A separate "bootstrap" set of Terraform plans exists to define the storage containers necessary to store/access production state.
terraform apply statements be run in a consistent fashion, in order to ensure that the appropriate production state is being referenced during the execution of the Terraform plans.

The first requirement is readily addressed with a separate directory structure and some tooling in the repository ^[3].

The second requirement addressed with the use of a "proper" Jenkins-based delivery pipeline for the Terraform plans. This would entail a Jenkins environment which had the appropriate credentials for provisioning infrastructure in the production Azure environment, e.g.:

node('azurerm') {
    checkout scm

    stage('Validate') {
        sh 'terraform validate plans/*.tf'
    }
    stage('Plan') {
        sh 'terraform plan plans'
    }
    stage('Apply') {
        input 'Do the plans look good?'
        sh 'terraform apply plans'
    }
}

This approach provides a single point of deployment for Terraform plans which can be then inspected or otherwise interacted with by the entirety of the Jenkins project infrastructure team instead of relying on individual contributors' laptops.

Motivation

By using Terraform to describe all infrastructure there will be no "hidden" infrastructure which is only known to a select few, rather than the current situation where one or two people might be aware of where certain resources are located or how they relate to others.

Defining all infrastructure resources in Terraform also lowers the bar for new infrastructure contributions. Not only by making the actual infrastructure topologies open source, but by allowing practically anybody to provision infrastructure which resembles Jenkins project infrastructure. Currently there is no way to provision a "dev version of the Jenkins project infrastructure" and this would be feasible with Terraform plans describing the project’s infrastructure.

Rationale

The benefits of describing infrastructure as code should be self-evident, before considering the rationale for choosing Terraform, first consider some other options:

Azure Resource Manager (ARM) templates

ARM templates ^[5] are conceptually interchangeable with AWS Cloud Formation templates; templates defined in JSON to describe cloud resources.

Pros

Supported for practically all resources on Azure
Relatively simple to use for the basic use-cases

Cons

No state and therefore
Not idempotent
Entirely foreign to many within the operations community.
Would require an external source of template parameters in order to function.
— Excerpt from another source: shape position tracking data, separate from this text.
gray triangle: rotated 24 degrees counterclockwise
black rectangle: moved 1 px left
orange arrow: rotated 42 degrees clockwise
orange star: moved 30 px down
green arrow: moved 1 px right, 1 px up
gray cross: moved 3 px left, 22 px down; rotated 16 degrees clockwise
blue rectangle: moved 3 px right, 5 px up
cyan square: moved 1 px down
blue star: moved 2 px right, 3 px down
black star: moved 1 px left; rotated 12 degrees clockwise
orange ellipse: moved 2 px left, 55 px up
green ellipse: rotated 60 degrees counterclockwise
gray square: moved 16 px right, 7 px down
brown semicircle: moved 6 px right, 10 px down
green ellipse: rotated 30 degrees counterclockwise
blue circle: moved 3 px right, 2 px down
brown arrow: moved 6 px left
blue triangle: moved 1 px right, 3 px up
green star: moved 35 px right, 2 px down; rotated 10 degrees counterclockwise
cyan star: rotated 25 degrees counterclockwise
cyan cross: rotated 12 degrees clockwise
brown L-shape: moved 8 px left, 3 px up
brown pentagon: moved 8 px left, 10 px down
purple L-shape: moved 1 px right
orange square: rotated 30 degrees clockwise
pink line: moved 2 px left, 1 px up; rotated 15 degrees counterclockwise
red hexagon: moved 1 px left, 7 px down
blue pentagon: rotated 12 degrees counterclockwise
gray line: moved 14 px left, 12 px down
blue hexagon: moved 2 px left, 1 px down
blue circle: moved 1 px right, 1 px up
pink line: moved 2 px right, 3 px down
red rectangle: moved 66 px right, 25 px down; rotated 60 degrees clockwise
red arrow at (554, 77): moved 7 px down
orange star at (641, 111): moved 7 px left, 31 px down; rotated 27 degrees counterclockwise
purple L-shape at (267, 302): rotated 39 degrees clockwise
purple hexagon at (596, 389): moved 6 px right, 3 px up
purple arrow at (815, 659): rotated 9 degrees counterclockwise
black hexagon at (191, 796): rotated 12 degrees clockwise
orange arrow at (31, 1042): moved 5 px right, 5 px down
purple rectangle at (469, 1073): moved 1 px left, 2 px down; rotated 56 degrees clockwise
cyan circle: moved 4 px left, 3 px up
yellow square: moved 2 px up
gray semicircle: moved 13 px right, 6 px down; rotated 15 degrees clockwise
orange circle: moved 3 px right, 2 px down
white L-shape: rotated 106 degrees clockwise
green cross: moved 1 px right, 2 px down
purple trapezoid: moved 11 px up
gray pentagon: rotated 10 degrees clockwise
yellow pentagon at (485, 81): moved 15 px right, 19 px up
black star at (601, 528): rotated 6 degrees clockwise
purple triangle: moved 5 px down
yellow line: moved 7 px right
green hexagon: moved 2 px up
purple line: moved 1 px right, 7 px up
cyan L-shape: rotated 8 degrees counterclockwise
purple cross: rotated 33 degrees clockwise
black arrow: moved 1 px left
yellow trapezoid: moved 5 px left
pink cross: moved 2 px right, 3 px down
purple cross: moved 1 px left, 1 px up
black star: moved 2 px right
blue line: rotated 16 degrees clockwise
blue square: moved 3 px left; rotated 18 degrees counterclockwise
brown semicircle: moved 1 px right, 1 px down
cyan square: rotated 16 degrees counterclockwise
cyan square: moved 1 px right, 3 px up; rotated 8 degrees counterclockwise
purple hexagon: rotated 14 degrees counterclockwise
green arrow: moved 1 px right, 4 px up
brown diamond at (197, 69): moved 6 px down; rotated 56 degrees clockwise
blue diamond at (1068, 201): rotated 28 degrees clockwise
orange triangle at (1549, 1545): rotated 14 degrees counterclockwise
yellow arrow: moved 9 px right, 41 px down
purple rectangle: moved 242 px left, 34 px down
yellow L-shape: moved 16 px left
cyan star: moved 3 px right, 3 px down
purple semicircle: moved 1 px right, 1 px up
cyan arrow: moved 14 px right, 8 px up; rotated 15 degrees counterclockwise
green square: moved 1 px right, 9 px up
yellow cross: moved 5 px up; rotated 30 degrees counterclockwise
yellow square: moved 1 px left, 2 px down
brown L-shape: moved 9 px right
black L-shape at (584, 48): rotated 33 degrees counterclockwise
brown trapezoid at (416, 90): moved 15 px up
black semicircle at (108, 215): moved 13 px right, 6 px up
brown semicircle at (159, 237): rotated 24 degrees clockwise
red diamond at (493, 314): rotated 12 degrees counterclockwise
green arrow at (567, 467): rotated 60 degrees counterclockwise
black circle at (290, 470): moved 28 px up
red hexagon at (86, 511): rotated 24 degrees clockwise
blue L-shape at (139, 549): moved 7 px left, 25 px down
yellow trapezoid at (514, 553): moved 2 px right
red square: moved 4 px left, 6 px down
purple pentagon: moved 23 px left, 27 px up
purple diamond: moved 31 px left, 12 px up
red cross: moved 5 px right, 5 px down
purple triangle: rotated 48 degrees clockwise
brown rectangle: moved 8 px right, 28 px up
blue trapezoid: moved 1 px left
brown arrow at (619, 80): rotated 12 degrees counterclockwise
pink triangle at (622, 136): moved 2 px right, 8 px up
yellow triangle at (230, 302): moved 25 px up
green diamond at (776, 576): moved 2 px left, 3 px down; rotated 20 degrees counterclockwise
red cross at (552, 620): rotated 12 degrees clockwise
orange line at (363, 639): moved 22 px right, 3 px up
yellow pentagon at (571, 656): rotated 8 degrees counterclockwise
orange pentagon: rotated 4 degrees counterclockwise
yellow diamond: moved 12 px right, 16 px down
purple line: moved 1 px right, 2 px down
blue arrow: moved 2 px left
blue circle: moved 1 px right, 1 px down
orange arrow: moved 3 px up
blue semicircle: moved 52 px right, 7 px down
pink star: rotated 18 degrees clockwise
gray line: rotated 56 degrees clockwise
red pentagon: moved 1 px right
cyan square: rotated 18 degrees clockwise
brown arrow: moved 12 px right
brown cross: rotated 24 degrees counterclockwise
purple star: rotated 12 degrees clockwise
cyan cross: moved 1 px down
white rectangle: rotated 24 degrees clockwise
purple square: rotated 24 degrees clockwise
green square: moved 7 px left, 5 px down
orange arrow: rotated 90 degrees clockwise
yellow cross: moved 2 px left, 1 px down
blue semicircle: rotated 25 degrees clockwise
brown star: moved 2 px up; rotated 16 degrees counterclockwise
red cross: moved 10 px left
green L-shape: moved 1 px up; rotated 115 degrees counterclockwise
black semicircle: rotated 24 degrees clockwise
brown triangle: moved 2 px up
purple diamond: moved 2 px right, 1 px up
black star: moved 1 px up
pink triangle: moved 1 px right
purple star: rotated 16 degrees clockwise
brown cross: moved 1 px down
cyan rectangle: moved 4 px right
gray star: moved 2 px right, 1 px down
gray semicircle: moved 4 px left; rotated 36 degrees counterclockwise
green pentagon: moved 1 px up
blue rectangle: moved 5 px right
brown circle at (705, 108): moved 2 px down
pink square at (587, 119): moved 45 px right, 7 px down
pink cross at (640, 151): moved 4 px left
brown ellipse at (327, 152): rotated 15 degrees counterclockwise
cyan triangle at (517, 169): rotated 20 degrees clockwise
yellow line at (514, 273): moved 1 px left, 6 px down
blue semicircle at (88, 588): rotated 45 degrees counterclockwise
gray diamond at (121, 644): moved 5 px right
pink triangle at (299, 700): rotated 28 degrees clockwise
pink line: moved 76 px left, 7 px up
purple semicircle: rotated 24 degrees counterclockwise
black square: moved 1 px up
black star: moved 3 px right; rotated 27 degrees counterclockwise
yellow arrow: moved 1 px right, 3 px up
In essence, ARM allows template parameters but use of parameterized templates would mean Jenkins project infrastructure automation would require these to be defined externally to the ARM template to model multiple (local-dev vs. production) environments

Puppet-defined resources

Terraform

👍

Terraform is a reasonably popular and well understood tool, which enjoys contributions from Microsoft for its Azure support.

Pros

Stateful and therefore
Supports idempotent operations
Widely used in the "modern operations" community, while the specific resources might not be familiar to newcomers, the tool itself would be.
Variable substitution and separation of state files allows development clusters to be created entirely separate from production while still resembling production infrastructure.

Cons

"Yet another DSL" to learn in order to effectively contribute to the Jenkins project infrastructure
Doesn’t support all resources defined by Azure, which might dictate the use of the azurerm_template_deployment resource in Terraform, and still needing to write ARM templates ^[5].

Costs

There are no additional financial costs associated with using Terraform. There is a learning curve associated with Terraform but it’s safe to assume that there’s a learning curve with all things Azure for the infrastructure contributors at this point in time.